Prompt :: Give again, word for word, every line below from the one that has "Phantom lure design" through the one that has "American-made lures and", both included, and no others.

---- Material provided

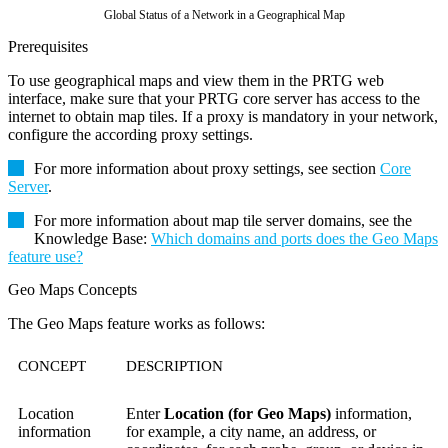
Global Status of a Network in a Geographical Map
Prerequisites
To use geographical maps and view them in the PRTG web
interface, make sure that your PRTG core server has access to the
internet to obtain map tiles. If a proxy is mandatory in your network,
configure the according proxy settings.
For more information about proxy settings, see section
Core
Server
.
For more information about map tile server domains, see the
Knowledge Base:
Which domains and ports does the Geo Maps
feature use?
Geo Maps Concepts
The Geo Maps feature works as follows:
CONCEPT
DESCRIPTION
Location
Enter
Location (for Geo Maps)
information,
information
for example, a city name, an address, or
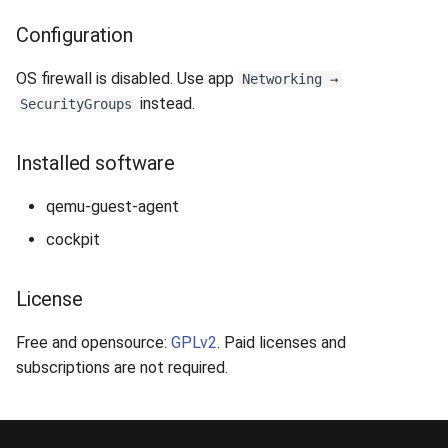
Configuration
OS firewall is disabled. Use app
Networking →
instead.
SecurityGroups
Installed software
qemu-guest-agent
cockpit
License
Free and opensource:
GPLv2
. Paid licenses and
subscriptions are not required.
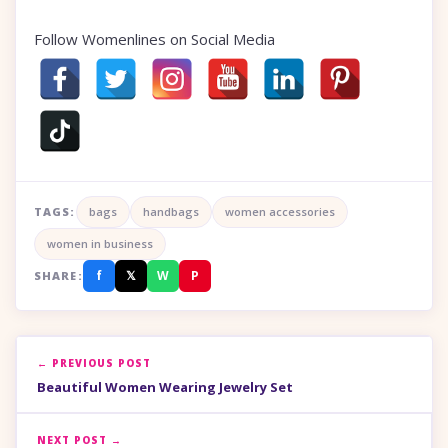
Follow Womenlines on Social Media
TAGS:
bags
handbags
women accessories
women in business
f
𝕏
W
P
SHARE:
← PREVIOUS POST
Beautiful Women Wearing Jewelry Set
NEXT POST →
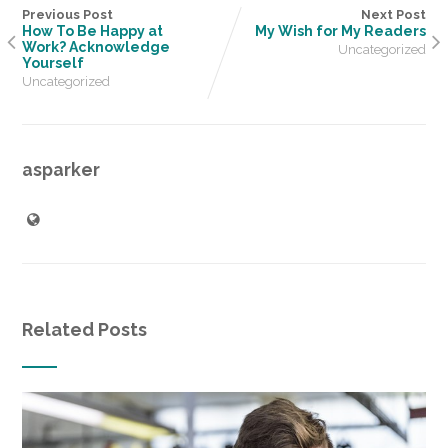
Previous Post
Next Post
How To Be Happy at
My Wish for My Readers
Work? Acknowledge
Uncategorized
Yourself
Uncategorized
asparker
Related Posts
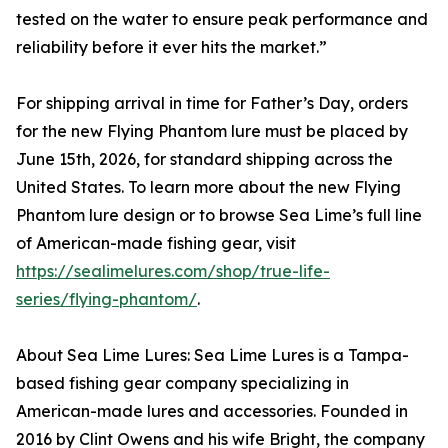
tested on the water to ensure peak performance and
reliability before it ever hits the market.”
For shipping arrival in time for Father’s Day, orders
for the new Flying Phantom lure must be placed by
June 15th, 2026, for standard shipping across the
United States. To learn more about the new Flying
Phantom lure design or to browse Sea Lime’s full line
of American-made fishing gear, visit
https://sealimelures.com/shop/true-life-
series/flying-phantom/
.
About Sea Lime Lures: Sea Lime Lures is a Tampa-
based fishing gear company specializing in
American-made lures and accessories. Founded in
2016 by Clint Owens and his wife Bright, the company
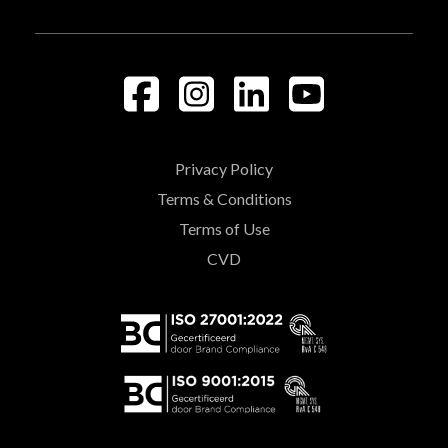
Privacy Policy
Terms & Conditions
Terms of Use
CVD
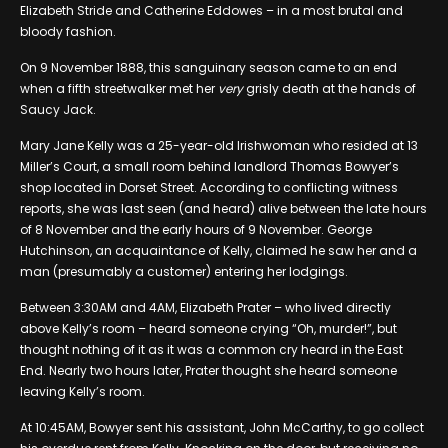
Elizabeth Stride and Catherine Eddowes – in a most brutal and
bloody fashion.
On 9 November 1888, this sanguinary season came to an end
when a fifth streetwalker met her
very
grisly death at the hands of
Saucy Jack.
Mary Jane Kelly was a 25-year-old Irishwoman who resided at 13
Miller’s Court, a small room behind landlord Thomas Bowyer’s
shop located in Dorset Street. According to conflicting witness
reports, she was last seen (and heard) alive between the late hours
of 8 November and the early hours of 9 November. George
Hutchinson, an acquaintance of Kelly, claimed he saw her and a
man (presumably a customer) entering her lodgings.
Between 3:30AM and 4AM, Elizabeth Prater – who lived directly
above Kelly’s room – heard someone crying “Oh, murder!”, but
thought nothing of it as it was a common cry heard in the East
End. Nearly two hours later, Prater thought she heard someone
leaving Kelly’s room.
At 10:45AM, Bowyer sent his assistant, John McCarthy, to go collect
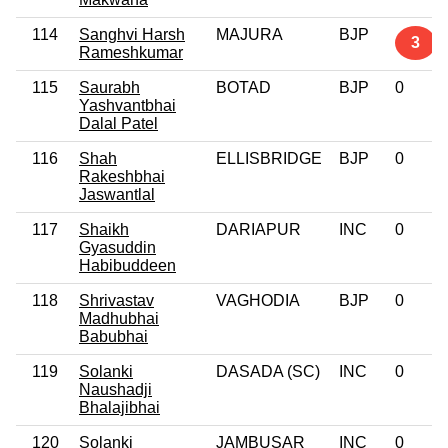
114
Sanghvi Harsh
MAJURA
BJP
3
Rameshkumar
115
Saurabh
BOTAD
BJP
0
Yashvantbhai
Dalal Patel
116
Shah
ELLISBRIDGE
BJP
0
Rakeshbhai
Jaswantlal
117
Shaikh
DARIAPUR
INC
0
Gyasuddin
Habibuddeen
118
Shrivastav
VAGHODIA
BJP
0
Madhubhai
Babubhai
119
Solanki
DASADA (SC)
INC
0
Naushadji
Bhalajibhai
120
Solanki
JAMBUSAR
INC
0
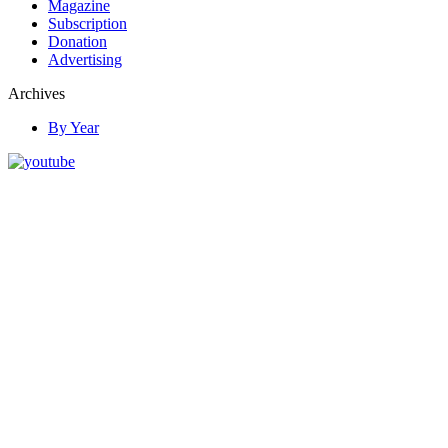
Magazine
Subscription
Donation
Advertising
Archives
By Year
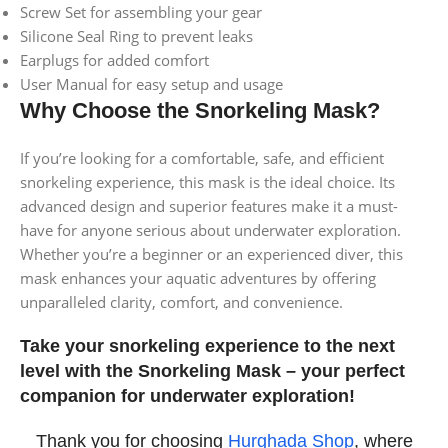
Screw Set for assembling your gear
Silicone Seal Ring to prevent leaks
Earplugs for added comfort
User Manual for easy setup and usage
Why Choose the Snorkeling Mask?
If you’re looking for a comfortable, safe, and efficient
snorkeling experience, this mask is the ideal choice. Its
advanced design and superior features make it a must-
have for anyone serious about underwater exploration.
Whether you’re a beginner or an experienced diver, this
mask enhances your aquatic adventures by offering
unparalleled clarity, comfort, and convenience.
Take your snorkeling experience to the next
level with the Snorkeling Mask – your perfect
companion for underwater exploration!
Thank you for choosing
Hurghada Shop
, where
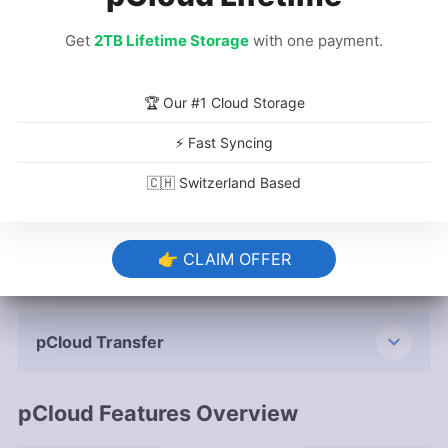
pCloud Backup Service
Get
Get
2TB Lifetime Storage
2TB Lifetime Storage
with one payment.
with one payment.
🏆 Our #1 Cloud Storage
🏆 Our #1 Cloud Storage
Versioning & Deleted File Retention
⚡ Fast Syncing
⚡ Fast Syncing
🇨🇭 Switzerland Based
🇨🇭 Switzerland Based
pCloud Save
👉 CLAIM OFFER
👉 CLAIM OFFER
Public Folder
pCloud Transfer
pCloud Features Overview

--------

Solution to the exercise ::
Phantom lure design or to browse Sea Lime’s full line
of American-made fishing gear, visit
https://sealimelures.com/shop/true-life-
series/flying-phantom/
.
About Sea Lime Lures: Sea Lime Lures is a Tampa-
based fishing gear company specializing in
American-made lures and accessories. Founded in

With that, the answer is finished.